Biology of Infection and Disease Pathogenesis to Guide RSV Vaccine Development

Seyhan Boyoglu-Barnum  1 Tatiana Chirkova  2 Larry J Anderson  2
Affiliations
Review

Biology of Infection and Disease Pathogenesis to Guide RSV Vaccine Development

Seyhan Boyoglu-Barnum et al. Front Immunol. .

Abstract

Respiratory syncytial virus (RSV) is a leading cause of severe lower respiratory tract disease in young children and a substantial contributor to respiratory tract disease throughout life and as such a high priority for vaccine development. However, after nearly 60 years of research no vaccine is yet available. The challenges to developing an RSV vaccine include the young age, 2-4 months of age, for the peak of disease, the enhanced RSV disease associated with the first RSV vaccine, formalin-inactivated RSV with an alum adjuvant (FI-RSV), and difficulty achieving protection as illustrated by repeat infections with disease that occur throughout life.

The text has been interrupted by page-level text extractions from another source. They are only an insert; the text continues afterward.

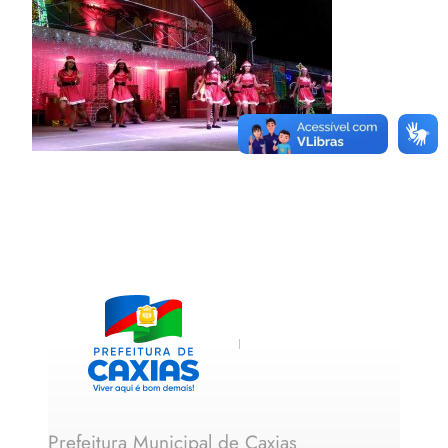
Prefeitura Municipal de Caxias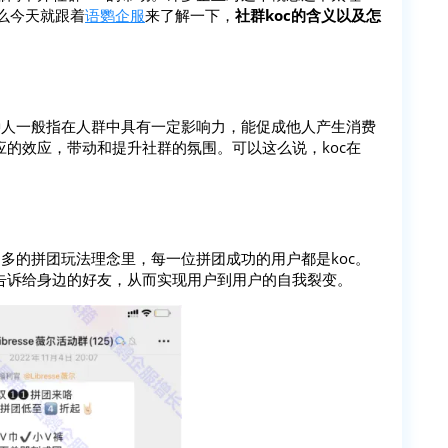
那么今天就跟着
语鹦企服
来了解一下，
社群koc的含义以及怎
消费者。这种人一般指在人群中具有一定影响力，能促成他人产生消费
的效应，带动和提升社群的氛围。可以这么说，koc在
多多的拼团玩法理念里，每一位拼团成功的用户都是koc。
告诉给身边的好友，从而实现用户到用户的自我裂变。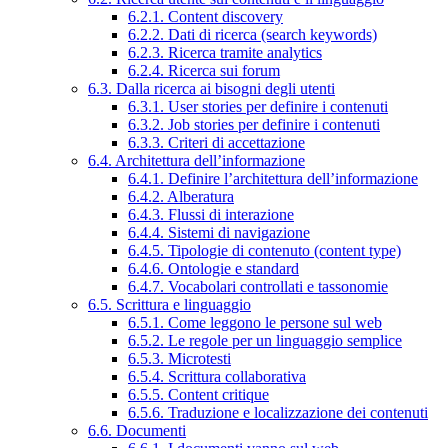
6.2.1. Content discovery
6.2.2. Dati di ricerca (search keywords)
6.2.3. Ricerca tramite analytics
6.2.4. Ricerca sui forum
6.3. Dalla ricerca ai bisogni degli utenti
6.3.1. User stories per definire i contenuti
6.3.2. Job stories per definire i contenuti
6.3.3. Criteri di accettazione
6.4. Architettura dell’informazione
6.4.1. Definire l’architettura dell’informazione
6.4.2. Alberatura
6.4.3. Flussi di interazione
6.4.4. Sistemi di navigazione
6.4.5. Tipologie di contenuto (content type)
6.4.6. Ontologie e standard
6.4.7. Vocabolari controllati e tassonomie
6.5. Scrittura e linguaggio
6.5.1. Come leggono le persone sul web
6.5.2. Le regole per un linguaggio semplice
6.5.3. Microtesti
6.5.4. Scrittura collaborativa
6.5.5. Content critique
6.5.6. Traduzione e localizzazione dei contenuti
6.6. Documenti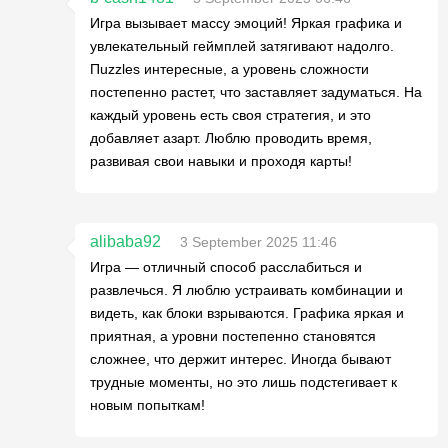
Игра вызывает массу эмоций! Яркая графика и
увлекательный геймплей затягивают надолго.
Пuzzles интересные, а уровень сложности
постепенно растет, что заставляет задуматься. На
каждый уровень есть своя стратегия, и это
добавляет азарт. Люблю проводить время,
развивая свои навыки и проходя карты!
alibaba92
3 September 2025 11:46
Игра — отличный способ расслабиться и
развлечься. Я люблю устраивать комбинации и
видеть, как блоки взрываются. Графика яркая и
приятная, а уровни постепенно становятся
сложнее, что держит интерес. Иногда бывают
трудные моменты, но это лишь подстегивает к
новым попыткам!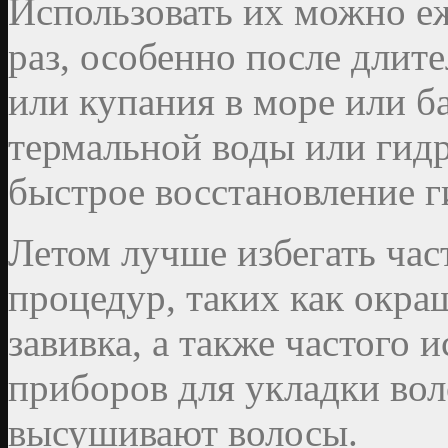
Использовать их можно еж
раз, особенно после длит
или купания в море или б
термальной воды или гидр
быстрое восстановление г
Летом лучше избегать ча
процедур, таких как окра
завивка, а также частого 
приборов для укладки во
высушивают волосы.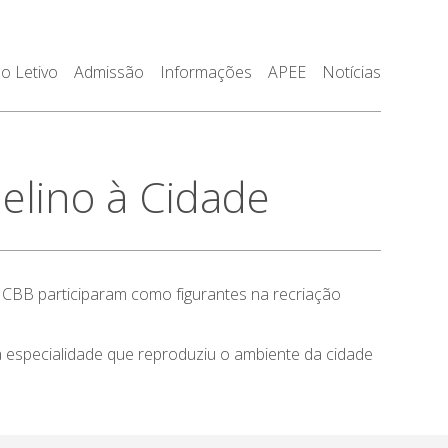
o Letivo
Admissão
Informações
APEE
Notícias
lino à Cidade
 CBB participaram como figurantes na recriação
a especialidade que reproduziu o ambiente da cidade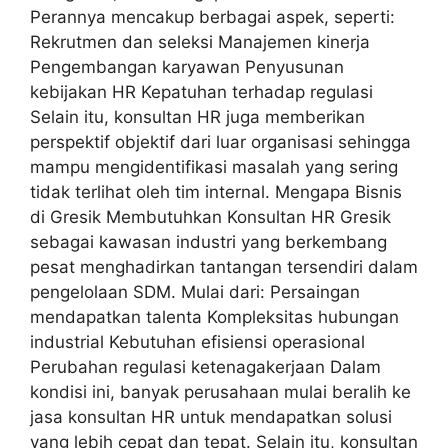
Perannya mencakup berbagai aspek, seperti:
Rekrutmen dan seleksi Manajemen kinerja
Pengembangan karyawan Penyusunan
kebijakan HR Kepatuhan terhadap regulasi
Selain itu, konsultan HR juga memberikan
perspektif objektif dari luar organisasi sehingga
mampu mengidentifikasi masalah yang sering
tidak terlihat oleh tim internal. Mengapa Bisnis
di Gresik Membutuhkan Konsultan HR Gresik
sebagai kawasan industri yang berkembang
pesat menghadirkan tantangan tersendiri dalam
pengelolaan SDM. Mulai dari: Persaingan
mendapatkan talenta Kompleksitas hubungan
industrial Kebutuhan efisiensi operasional
Perubahan regulasi ketenagakerjaan Dalam
kondisi ini, banyak perusahaan mulai beralih ke
jasa konsultan HR untuk mendapatkan solusi
yang lebih cepat dan tepat. Selain itu, konsultan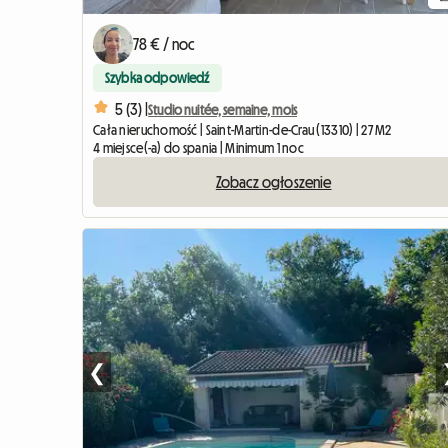
78 € / noc
Szybka odpowiedź
5 (3) |
Studio nuitée, semaine, mois
Cała nieruchomość | Saint-Martin-de-Crau (13310) | 27 M2
4 miejsce(-a) do spania | Minimum 1 noc
Zobacz ogłoszenie
❮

Understanding the biology of infection and disease pathogenesis has and will continue to guide vaccine development. In this paper, we review the roles that RSV proteins play in the biology of infection and disease pathogenesis and the corresponding contribution to live attenuated and subunit RSV vaccines. Each of RSV's 11 proteins are in the design of one or more vaccines. The G protein's contribution to disease pathogenesis through altering host immune responses as well as its role in the biology of infection suggest it can make a unique contribution to an RSV vaccine, both live attenuated and subunit vaccines. One of G's potential unique contributions to a vaccine is the potential for anti-G immunity to have an anti-inflammatory effect independent of virus replication. Though an anti-viral effect is essential to an effective RSV vaccine, it is important to remember that the goal of a vaccine is to prevent disease. Thus, other effects of the infection, such as G's alteration of the host immune response may provide opportunities to induce responses that block this effect and improve an RSV vaccine. Keeping in mind the goal of a vaccine is to prevent disease and not virus replication may help identify new strategies for other vaccine challenges, such as improving influenza vaccines and developing HIV vaccines.

Keywords: RSV (respiratory syncytial virus); biology of infection; pathogenesis; protective immunity; vaccine development.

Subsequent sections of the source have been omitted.